The country faced stiff economic challenges while commodity prices soared in the early 2000s-especially those of gold and copper, in which Mongolia abounds- the nation briefly became the fastest-growing economy in the world with its best-performing bourses. Dust-covered prospectors from North America and Europe quaffed rich brandy in Ulaanbaatar's plush nightclubs. The mineral boom was short-lived, and Mongolia was forced to return to the International Monetary Fund in 2017 for a bailout. Read more: The greening of the Kubuqi Desert in Inner Mongolia- It may be convenient to chalk Mongolia's woes up to the notorious resource curse punishing countries that sink vast investments into a small number of commodities while failing to diversify.

But Mongolia is actually a double hostage, says Prof. Dierkes.

It is hostage to China and completely hostage to commodity prices. The situation is exacerbated by the COVID 19 pandemic; Although Mongolia has faced the crisis well, with just over 12,000 confirmed cases and only 17 deaths, infections are beginning to spike. China has always been quick to step in with vaccine donation and sales.
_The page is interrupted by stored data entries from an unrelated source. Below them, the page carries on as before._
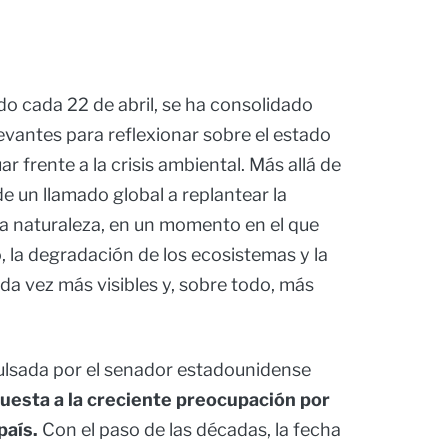
 cada 22 de abril, se ha consolidado
vantes para reflexionar sobre el estado
ar frente a la crisis ambiental. Más allá de
de un llamado global a replantear la
 la naturaleza, en un momento en el que
, la degradación de los ecosistemas y la
da vez más visibles y, sobre todo, más
pulsada por el senador estadounidense
uesta a la creciente preocupación por
país.
Con el paso de las décadas, la fecha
Oyunsuren Damdinsuren, a senior lecturer at the National University of Mongolia School of International Relations and Public Administration, says many people believe their neighbors are trying to influence Mongolia's election overtly through vaccine diplomacy. And we do this also via social media and other means. Mongolian political parties spend enormous sums on electoral campaigns and there is a widespread suspicion that much comes from either Russia or China- although the allegations are difficult to prove because the parties lack financial transparency.

This is another reason for Mongolia's widespread corruption and the erosion of democracy, says Damdinsuren. When did you think about how much you can buy with your family, do not expect to be in charge of your kids or your financial situation.

Elbegdorj is not immune from the grubby political fray; while he fights his own corruption allegations, he was himself criticized in 2012 by the U.S. and United Nations for the jailing of a political rival on graft charges. Asked whether he has a role in his current predicament, Elbegdorj is evasive, though alludes to an instinct of the forces to find scapegoats. Since he left office, Mongolia's neighborhood has become even harder.

Putin has removed the presidential term limits, effectively allowing him to rule for life, while Xi just signed a constitutional revision that could let him stay in power until 2036. I feel that we have just one neighbor, says Elbegdorj, China, Mongolia, have become like a one country, surrounding Russia. It's a tough position with no easy remedy.

Every day, we face very precarious challenges to keep our democracy alive, says Elbegdorj. Mongolia is fighting for its survival.